Saturday, May 24, 2008
As a child I remember watching Where in the World is Carmen San Diego? One of the questions was something like "Which group did Mennonites come from?" The options included Quakers and Amish. The answer was the Amish, but the show had it wrong. Mennonites didn't come from the Amish, it is the other way around. The Amish broke from the Mennonites in 1693. Perhaps the producers assumed that liberals would break from conservatives, but in many cases conservatives decide they no longer want contact with the more liberal elements.
There is a lot of information and misinformation out there about Mennonites and Amish. I grew up in a Mennonite home and today am a Mennonite pastor. Three of my grandparents grew up in Old Order Amish homes, but all of them left the Amish for the Mennonites when they were baptized as young adults.
I have wondered about the Amish background in my family. What difference, if any, does it make in the way I express my Christian faith today as a Mennonite? Many Mennonites are aware that the Amish divided from us centuries ago. Much fewer realize that about a century ago there was a significant merger of Amish and Mennonites. These more liberal Amish started calling themselves Amish Mennonites, began to meet in meeting houses rather homes, and formed area conferences like the Mennonites. Eventually most of these Amish Mennonite conferences merged with Mennonite ones, and they dropped the word Amish from their name, so Clinton Frame Amish Mennonite Church became Clinton Frame Mennonite Church. The awareness of this Amish heritage disappeared along with the name. My mother was baptized at Clinton Frame, but had no idea it was once Amish.

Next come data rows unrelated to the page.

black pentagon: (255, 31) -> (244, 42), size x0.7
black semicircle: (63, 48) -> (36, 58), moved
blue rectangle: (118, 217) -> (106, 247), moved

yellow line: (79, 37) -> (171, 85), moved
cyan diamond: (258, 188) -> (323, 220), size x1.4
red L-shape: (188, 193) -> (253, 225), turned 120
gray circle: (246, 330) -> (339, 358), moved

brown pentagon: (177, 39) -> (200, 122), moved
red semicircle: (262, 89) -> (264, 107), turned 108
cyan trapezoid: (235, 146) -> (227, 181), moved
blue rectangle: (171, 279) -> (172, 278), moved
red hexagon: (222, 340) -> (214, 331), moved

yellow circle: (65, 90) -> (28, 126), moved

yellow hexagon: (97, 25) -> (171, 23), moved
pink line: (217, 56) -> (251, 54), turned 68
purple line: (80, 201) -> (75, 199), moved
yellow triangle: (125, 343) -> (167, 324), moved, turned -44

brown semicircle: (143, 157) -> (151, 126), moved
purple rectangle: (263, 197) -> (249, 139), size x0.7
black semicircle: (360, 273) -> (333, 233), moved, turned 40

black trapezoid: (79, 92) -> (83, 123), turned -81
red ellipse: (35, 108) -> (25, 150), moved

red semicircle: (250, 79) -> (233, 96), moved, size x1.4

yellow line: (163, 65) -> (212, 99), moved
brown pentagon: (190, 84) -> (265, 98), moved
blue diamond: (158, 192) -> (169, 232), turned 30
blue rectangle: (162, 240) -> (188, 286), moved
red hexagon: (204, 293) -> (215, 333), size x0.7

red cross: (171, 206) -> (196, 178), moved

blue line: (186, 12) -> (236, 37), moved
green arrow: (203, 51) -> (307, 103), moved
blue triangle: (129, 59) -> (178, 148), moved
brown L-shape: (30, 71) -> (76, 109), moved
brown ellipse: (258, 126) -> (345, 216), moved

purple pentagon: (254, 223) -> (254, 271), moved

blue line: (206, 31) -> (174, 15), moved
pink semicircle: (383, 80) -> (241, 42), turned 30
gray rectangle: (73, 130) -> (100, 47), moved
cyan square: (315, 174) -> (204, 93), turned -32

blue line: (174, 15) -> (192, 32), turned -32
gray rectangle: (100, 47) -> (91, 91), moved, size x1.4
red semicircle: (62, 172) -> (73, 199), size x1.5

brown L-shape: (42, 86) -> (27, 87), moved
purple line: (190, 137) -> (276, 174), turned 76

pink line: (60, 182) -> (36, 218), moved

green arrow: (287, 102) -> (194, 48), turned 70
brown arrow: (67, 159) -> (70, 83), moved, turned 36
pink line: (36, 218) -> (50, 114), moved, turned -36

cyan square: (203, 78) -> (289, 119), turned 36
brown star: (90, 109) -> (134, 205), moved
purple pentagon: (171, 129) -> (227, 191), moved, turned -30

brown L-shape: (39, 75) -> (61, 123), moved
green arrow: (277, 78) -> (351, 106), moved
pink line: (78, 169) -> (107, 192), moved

In this blog I explore the ways Amish and Mennonites have connected and disconnected through the centuries. That is why I have called this blog Amish Mennonite, not because I claim to be Amish Mennonite. Some groups still use that name, but I am not a part of them. I am a Mennonite interested in the Amish.
On the one hand the Amish are the most conservative part of the family tree. But on the other you have Amish like the Stuckey Amish (now merged with the Central District Conference of the Mennonite Church USA) who were very lenient about discipline, especially not wanting conference to ever tell congregations what they should do. Or there is Oak Grove (Amish) Mennonite Church, where the preeminent Mennonite theologian John Howard Yoder was raised. So I am curious about whether there is something that binds the Old Order with the progressives. What part of the Amish heritage might still be at work among these more progressive elements?
This mostly going to be a travelogue. I will include personal details but also history, geography, theology, and genealogy. I may eventually include an annotated bibliography, but at the moment I will say that the book to read on the Amish is A History of the Amish (Intercourse, Pennsylvania: Good Books, 2003 (revised)), by Steve Nolt, a history classmate of mine at Goshen College years ago.
Thanks for stopping by my blog and reading what I have to say. This is my first attempt at this so I hope technical issues are not a problem. Peace.